In the entries that follow, find every line containing "time" and copy it.

*** Opening of DATA ***

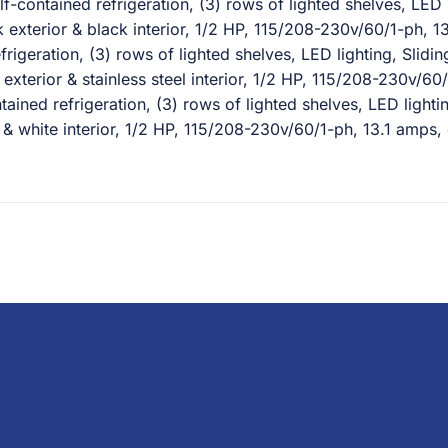
contained refrigeration, (3) rows of lighted shelves, LED 
ck exterior & black interior, 1/2 HP, 115/208-230v/60/1-ph,
igeration, (3) rows of lighted shelves, LED lighting, Slidi
el exterior & stainless steel interior, 1/2 HP, 115/208-230v/
ined refrigeration, (3) rows of lighted shelves, LED lighti
or & white interior, 1/2 HP, 115/208-230v/60/1-ph, 13.1 amp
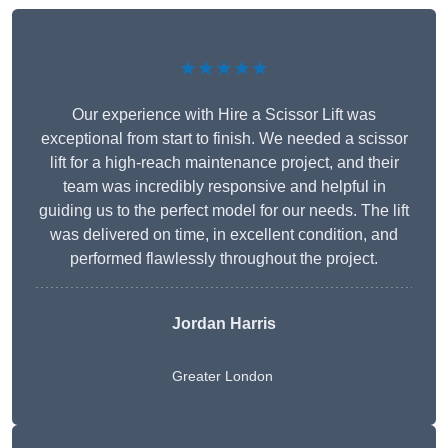
★★★★★
Our experience with Hire a Scissor Lift was
exceptional from start to finish. We needed a scissor
lift for a high-reach maintenance project, and their
team was incredibly responsive and helpful in
guiding us to the perfect model for our needs. The lift
was delivered on time, in excellent condition, and
performed flawlessly throughout the project.
Jordan Harris
Greater London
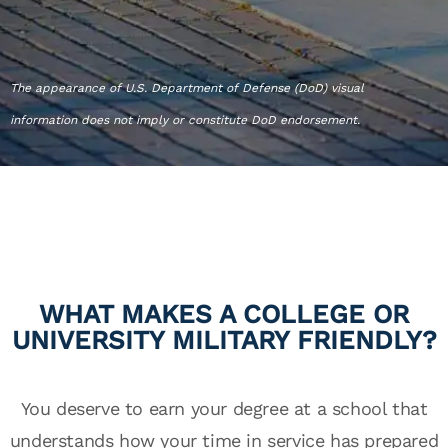
The appearance of U.S. Department of Defense (DoD) visual
information does not imply or constitute DoD endorsement.
WHAT MAKES A COLLEGE OR
UNIVERSITY MILITARY FRIENDLY?
You deserve to earn your degree at a school that
understands how your time in service has prepared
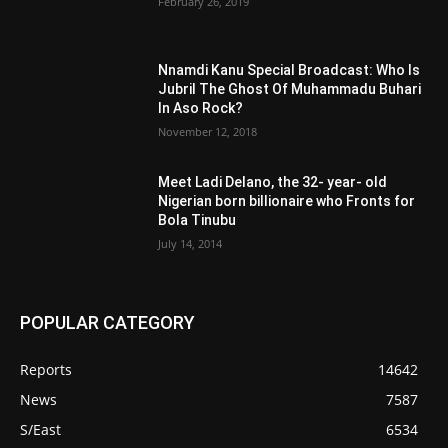
February 26, 2019
Nnamdi Kanu Special Broadcast: Who Is
Jubril The Ghost Of Muhammadu Buhari
In Aso Rock?
November 12, 2018
Meet Ladi Delano, the 32- year- old
Nigerian born billionaire who Fronts for
Bola Tinubu
July 14, 2014
POPULAR CATEGORY
Reports
14642
News
7587
S/East
6534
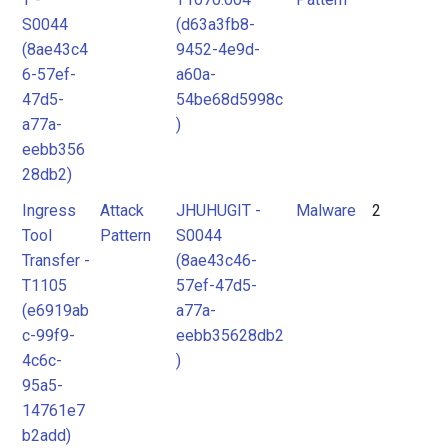
S0044
(d63a3fb8-
(8ae43c4
9452-4e9d-
6-57ef-
a60a-
47d5-
54be68d5998c
a77a-
)
eebb356
28db2)
Ingress
Attack
JHUHUGIT -
Malware
2
Tool
Pattern
S0044
Transfer -
(8ae43c46-
T1105
57ef-47d5-
(e6919ab
a77a-
c-99f9-
eebb35628db2
4c6c-
)
95a5-
14761e7
b2add)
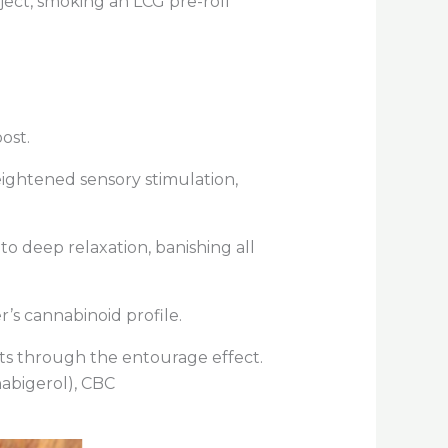
ject, smoking an LCG pre-roll
oost.
ightened sensory stimulation,
nto deep relaxation, banishing all
r’s cannabinoid profile.
its through the
entourage effect
.
abigerol), CBC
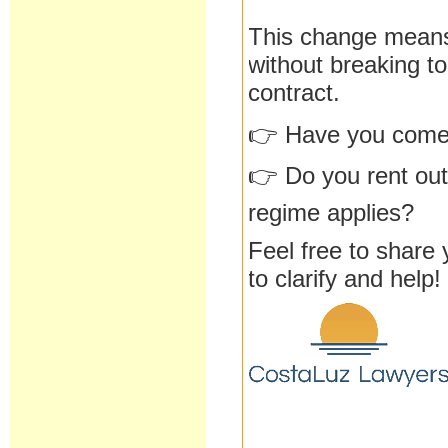
This change means
without breaking to
contract.
👉 Have you come a
👉 Do you rent out
regime applies?
Feel free to share
to clarify and help!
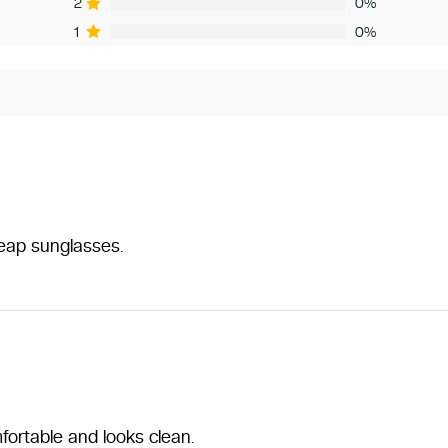
2
0%
1
0%
heap sunglasses.
fortable and looks clean.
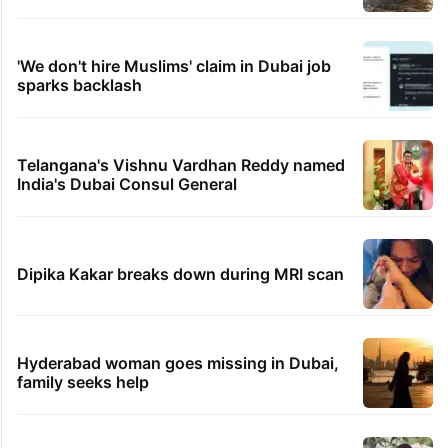
'We don't hire Muslims' claim in Dubai job
sparks backlash
Telangana's Vishnu Vardhan Reddy named
India's Dubai Consul General
Dipika Kakar breaks down during MRI scan
Hyderabad woman goes missing in Dubai,
family seeks help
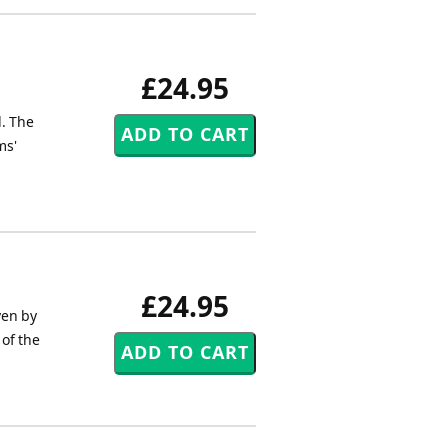
£24.95
l. The
ms'
£24.95
ven by
 of the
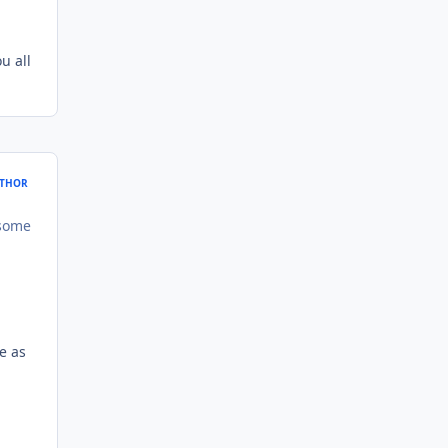
u all
THOR
 some
e as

*** Close of DATA ***

WRITTEN ANSWER
was delivered on time, in excellent condition, and
understands how your time in service has prepared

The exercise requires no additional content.